The ATAV data browser is a web user interface that allows everyone within the network to access variant level data directly from the full data set in the ATAV database. It supports the search of variants by gene, region and variant ID. The gene or region view displays a list of variants with allele count, allele frequency, number of samples, effect, gene etc. The variant view displays a set of annotations (effect, gene, transcript, polyphen) and details about variant carriers (gender, phenotype and quality metrics). It includes links to other public data resources such as Ensembl, gnomAD, ClinVar etc. and directly integrates additional annotations via APIs (e.g. Genoox Franklin API for clinical variant interpretation). The data browser has advanced filters such as a maximum allele frequency threshold to only search rare or ultra-rare variants, restriction to high quality variants or restriction to a certain phenotype. In contrast to many other platforms, the data browser is able to show newly added sample data in real time and is therefore evolving rapidly as more and more samples are sequenced.

Data Generation

Sequencing of DNA was performed by Institute for Genomic Medicine.
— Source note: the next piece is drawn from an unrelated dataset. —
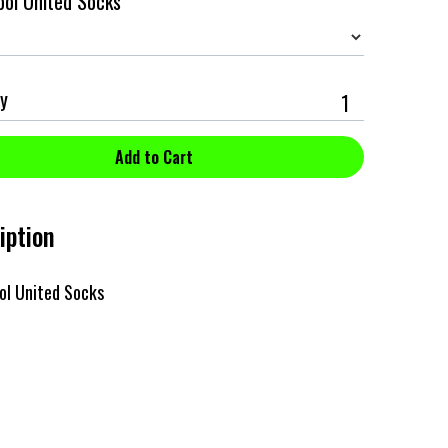
ol United Socks
y
iption
ol United Socks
Samples were either exome sequenced or whole-genome sequenced using Illumina's HiSeq 2000, HiSeq 2500 or NovaSeq 6000 sequencers according to standard protocols.

The Illumina lane-level fastq files were aligned to the Human Reference Genome (NCBI Build 37) using the Illumina DRAGEN Alignment tool. Picard software was used to remove duplicate reads and process these lane-level BAM files, merging into a single sample-level BAM file that was used for variant calling and coverage binning. GATK was used to recalibrate base quality scores, realign around indels, and call variants. All variants were annotated to Ensembl 87 using CLINEFF.